Deutsche Arbeitslosenquote bleibt konstant: Verborgene Hindernisse auf dem Arbeitsmarkt
Die Arbeitsmarktdaten für Juni zeichnen ein frisches, wenn auch besorgniserregendes Bild der Beschäftigungslage in Deutschland. Die Anzahl der Arbeitslosen sank laut der Bundesagentur für Arbeit in Nürnberg geringfügig um 5.000 auf nunmehr 2,914 Millionen Menschen. Dieser Stand repräsentiert dennoch einen Anstieg von 188.000 im Vergleich zum Juni 2024. Die Arbeitslosenquote verharrte dabei auf dem Niveau vom Mai bei 6,2 Prozent. Im Vergleich zum Vorjahr sind dies 0,4 Prozentpunkte mehr.

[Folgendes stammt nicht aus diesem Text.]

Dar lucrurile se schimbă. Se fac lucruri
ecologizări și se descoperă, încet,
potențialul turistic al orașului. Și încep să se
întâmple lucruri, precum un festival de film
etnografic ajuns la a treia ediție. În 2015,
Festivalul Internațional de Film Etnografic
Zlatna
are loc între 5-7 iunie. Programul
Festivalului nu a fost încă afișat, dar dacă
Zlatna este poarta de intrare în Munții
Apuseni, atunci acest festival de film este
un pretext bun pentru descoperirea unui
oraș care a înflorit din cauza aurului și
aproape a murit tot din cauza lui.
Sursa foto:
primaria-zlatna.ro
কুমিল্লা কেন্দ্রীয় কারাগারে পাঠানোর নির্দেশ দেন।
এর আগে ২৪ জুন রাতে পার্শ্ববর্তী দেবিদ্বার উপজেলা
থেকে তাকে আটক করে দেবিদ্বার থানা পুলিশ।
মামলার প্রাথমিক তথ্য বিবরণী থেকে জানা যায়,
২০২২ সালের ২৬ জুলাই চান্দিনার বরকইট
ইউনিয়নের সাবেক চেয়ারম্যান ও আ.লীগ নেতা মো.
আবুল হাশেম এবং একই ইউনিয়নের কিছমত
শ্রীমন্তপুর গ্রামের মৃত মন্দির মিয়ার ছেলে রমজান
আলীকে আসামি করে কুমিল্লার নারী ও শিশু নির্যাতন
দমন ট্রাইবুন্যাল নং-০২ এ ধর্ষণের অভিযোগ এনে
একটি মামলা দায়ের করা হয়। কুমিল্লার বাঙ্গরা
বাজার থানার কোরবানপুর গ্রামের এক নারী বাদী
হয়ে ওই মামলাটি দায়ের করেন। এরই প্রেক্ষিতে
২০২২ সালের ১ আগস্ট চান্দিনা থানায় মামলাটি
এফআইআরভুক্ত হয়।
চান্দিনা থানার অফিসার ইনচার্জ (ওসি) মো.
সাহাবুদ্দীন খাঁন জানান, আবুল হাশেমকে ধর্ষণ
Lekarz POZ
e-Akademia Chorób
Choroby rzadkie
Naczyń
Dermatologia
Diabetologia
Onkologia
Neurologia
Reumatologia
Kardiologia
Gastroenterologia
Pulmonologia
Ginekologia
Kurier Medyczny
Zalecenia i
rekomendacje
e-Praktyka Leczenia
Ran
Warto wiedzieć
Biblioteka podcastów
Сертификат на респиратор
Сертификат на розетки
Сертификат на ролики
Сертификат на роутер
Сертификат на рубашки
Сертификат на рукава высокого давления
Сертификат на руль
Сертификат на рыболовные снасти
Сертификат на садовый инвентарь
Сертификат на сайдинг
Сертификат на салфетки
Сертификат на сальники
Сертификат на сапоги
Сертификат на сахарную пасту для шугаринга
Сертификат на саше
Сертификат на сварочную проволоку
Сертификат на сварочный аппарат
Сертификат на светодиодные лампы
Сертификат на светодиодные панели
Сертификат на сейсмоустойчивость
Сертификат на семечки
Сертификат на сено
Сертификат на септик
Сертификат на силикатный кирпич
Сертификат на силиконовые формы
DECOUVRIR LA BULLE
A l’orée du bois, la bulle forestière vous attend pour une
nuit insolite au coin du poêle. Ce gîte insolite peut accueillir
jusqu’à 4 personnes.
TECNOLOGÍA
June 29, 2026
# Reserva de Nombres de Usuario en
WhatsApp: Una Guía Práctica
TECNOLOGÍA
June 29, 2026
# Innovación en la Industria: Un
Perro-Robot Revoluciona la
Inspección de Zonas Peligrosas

Andrea Nahles, Vorstandsvorsitzende der Bundesagentur, kommentierte die aktuellen Zahlen mit Besorgnis. Sie betonte die anhaltenden Herausforderungen durch eine schwächelnde Konjunktur, die sowohl die Arbeitslosenzahlen negativ beeinflusse als auch die Einstellungsbereitschaft der Unternehmen dämpfe. Eine praktisch stagnierende sozialversicherungspflichtige Beschäftigung ist ein weiterer Indikator für die derzeitige Marktlage.
Das Jobportal Indeed ergänzte die Analyse mit der Meldung, dass die Zahl der offenen Stellen auf das Niveau von vor vier Jahren zurückgefallen sei. Im Juni verzeichnete man im Vergleich zum Mai ein Minus von 2,2 Prozent. Trotz einer langsam aufhellenden Wirtschaftsstimmung bleibt der Stellenmarkt deutlich zurückhaltend.
Bei der Bundesagentur standen im Juni 632.000 offene Stellen zur Verfügung, 69.000 weniger als im Vorjahr. Die Zahl der Bezieher von Arbeitslosengeld stieg ebenfalls auf 968.000, ein Anstieg von 101.000 im Jahresvergleich. Arbeitsmarktexperten sind der Ansicht, dass in diesem Sommer die Marke von drei Millionen Arbeitslosen überschritten werden könnte, eine Abweichung vom saisonalen Trend, der normalerweise im Juni einen deutlichen Rückgang sehen würde.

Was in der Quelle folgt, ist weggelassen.